Voters asked to approve reorganization of Alabama’s constitution
MONTGOMERY, Ala. (WSFA) - Alabama has one of the longest constitutions in the world. In 2020, voters gave the legislature the authority to reorganize the 1901 constitution; Alabamians have the chance to shorten it with a vote scheduled for this November’s election.
This is some of the wording that’ll you’ll see on the ballot in November.
“Shall the following recompilation of the constitution of Alabama of 1901 be ratified,” said Nancy Eckberg with Alabama Citizens for Constitutional Reform. “And then under that will appear these words proposing adoption of the Constitution of Alabama of 2022.”
Eckberg says reorganizing the constitution will make it more user-friendly.
“This is the constitution reflecting who we are as Alabamians today in 2022,” she added.
Eckberg applauds State Representative Merika Coleman for sponsoring the legislation.

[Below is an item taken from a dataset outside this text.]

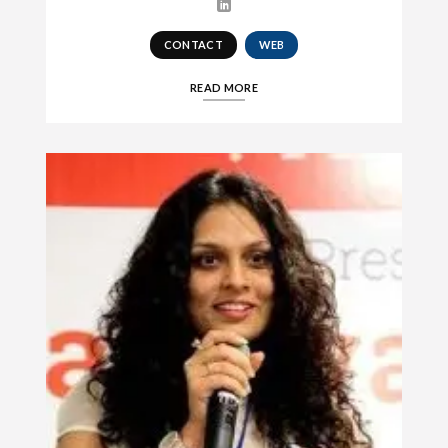
CONTACT
WEB
READ MORE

“People should not be fearful that it has been a rewrite,” said Eckberg. “It’s not.”
The new document will:
- Rearrange to place similar subjects together
- Remove racist language
- Delete repeated portions
- Put economic development amendments together
- Arrange local amendments by county
But eventually, some want deeper change. Evan Milligan says the state’s constitution has a racist past.
“From the Constitutional Convention, he says on record, ‘We are here to enshrine white supremacy by law’,” said Millian.
Milligan has a song titled 1901 about the state’s constitution.
“Country boy, city girl, either way, don’t pay him,” said Milligan. “Because it’s all about money. And we’re the commodities.”
He believes voters should approve the new document, and the state should look again at changing its foundation.
“We need to have a convention to write something that allows our counties just to govern themselves, that allows us to raise the type of tax revenue we need,” said Milligan.